In ME++ Mitchell talks about “electronic nervous systems” of intelligent urban environments. Discuss an example of an intelligent urban system you are familiar with and discuss the elements of the feedback loop, how its form of governance works, and who are its stakeholders (goals, decision makers, evaluators, etc.).
The concept of an intelligent urban system is quite broad, varied, and encompasses many types of systems; cctv, mass transit, emergency response, private security systems, community websites, delivery and couriers, government, infrastructure, waste, roadways, etc. With such a variety of typologies intelligence quickly becomes a highly relative term. Of these systems, one in which I’m fairly familiar with is a private vehicle sharing program called ZipCar.
I have been using ZipCar for about six years now. It’s a relatively intelligent urban transportation system that provides a variety of vehicles for on-demand use. As a user, I reserve a car via a web or mobile interface. My account is linked to a credit card, and I am charged an annual membership fee as well as a per-hour usage fee for my time in the car. I do not pay for gas or insurance. I retrieve the car from one of many set locations, drive it, and return it to the same location within my allotted reservation window. The system is governed electronically through a combination of human-computer interfaces (me and my phone or web browser) and an RFID card reader that is mounted to the windshield of the car that will either grant or deny access to the vehicle. The intelligence largely lives in a database of users, reservations, vehicles, and locations. Gas is paid for by credit card that lives in the vehicle. When there are issues, a human is available via telephone to resolve the issues. I list these systems to highlight the conglomerate of systems that are tied into ZipCar’s operation; web enabled databases, radio frequencies, humans, global financial institutions providing credit, roadways, and architecture (in some cases).

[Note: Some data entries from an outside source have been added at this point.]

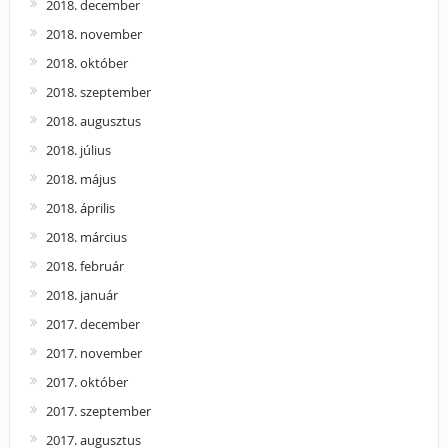
2018. december
2018. november
2018. október
2018. szeptember
2018. augusztus
2018. július
2018. május
2018. április
2018. március
2018. február
2018. január
2017. december
2017. november
2017. október
2017. szeptember
2017. augusztus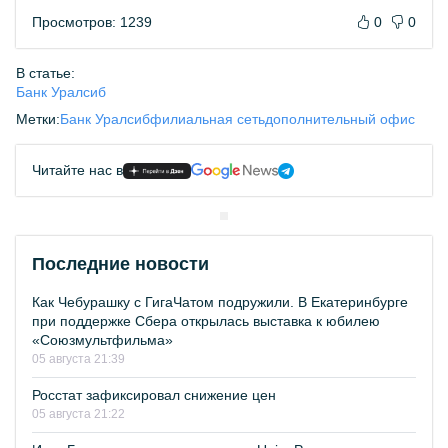
Просмотров: 1239
0
0
В статье:
Банк Уралсиб
Метки:
Банк Уралсиб
филиальная сеть
дополнительный офис
Читайте нас в
Последние новости
Как Чебурашку с ГигаЧатом подружили. В Екатеринбурге
при поддержке Сбера открылась выставка к юбилею
«Союзмультфильма»
05 августа 21:39
Росстат зафиксировал снижение цен
05 августа 21:22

The stakeholders in the systems are both private and public, but mostly private. Its primary goal, as a company is to make tons of money, and it has continually been heading in that direction as it aggressively expands to new markets. The public can be seen as a stakeholder in ZipCar’s system as well, if only in a minor way; there is an incentive to reducing the amount of cars in urban environments. A reduction means less space dedicated to idle vehicles and more room for public space.

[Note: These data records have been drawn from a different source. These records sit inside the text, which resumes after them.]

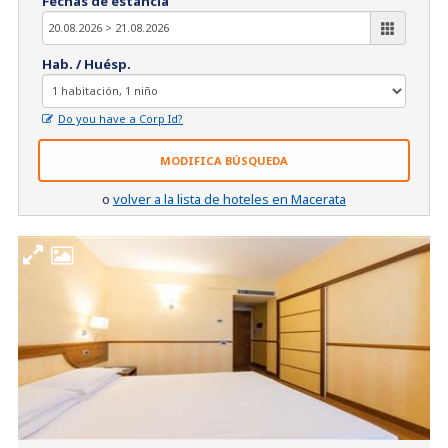
Fechas de estancia
Hab. / Huésp.
Do you have a Corp Id?
MODIFICA BÚSQUEDA
o
volver a la lista de hoteles en Macerata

Compare different models of sharing that exist (or you can think of) in MoD systems (e.g. vehicle sharing, parking sharing, ride sharing, etc.) What operation/control problems do they have? What would the ideal form of sharing be for you and how would its resources be controlled?
The single largest operation and control problem that MoD systems have is resource management and system balancing. I believe that in a large part this is due to the fact that their systems exists in much larger ecosystem of systems as well as human demands influenced by environmental constraints.
For instance, with a car sharing system like ZipCar, the reliability of the system is variable and based on factors such as traffic, human error, mechanical failure, and maintenance. One advantage that a system like ZipCar has over other systems is that the resource (the car) is always returned to it’s origin which means relatively little rebalancing of the system. The system also has variable rates; weekends are more expensive to drive due to high demand, and more spacious or luxurious vehicles carry a higher hourly rate.
Bike share systems are faced with much larger problems due the way the resources are used. Bikes are generally used asymmetrically, meaning they aren’t always returned to their point of origin. There is also a flat fee for use (with the exception of overtime penalties) which means that incentivizing the system for self-balancing becomes a difficult feat. There have been countless times when I’ve used a bike off-peak and spent up to a half hour trying to find an available (or functional) bike or an empty dock, which dissuades me from using the system all together.
The ideal system for me is a bike share that takes a few lessons from ZipCar. ZipCar doesn’t share quite the same system stress as a bike share, but it’s still there; there are peak usage times when it is maddeningly difficult to find a vehicle within a reasonable distance. However, I believe having a variable pricing structure opens up zipcar to incentivizing itself to regulate its system. If a bike share like CitiBike could adjust itself and its pricing structure or form an alliance with local businesses to incentivize use, I think some of its operational stress would be reduced. For instance, if riders are prompted with a discount at a coffee shop or grocery store that is closer to a more balanced station, perhaps they will help regulate the system.